> Data extract
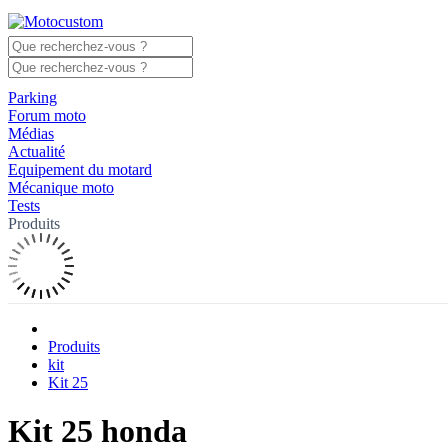
Parking
Forum moto
Médias
Actualité
Equipement du motard
Mécanique moto
Tests
Produits
Produits
kit
Kit 25
Kit 25 honda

> What the task asks
The whole listing is to be duplicated verbatim, apart from its images.

> Task result
Parking
Forum moto
Médias
Actualité
Equipement du motard
Mécanique moto
Tests
Produits
Produits
kit
Kit 25
Kit 25 honda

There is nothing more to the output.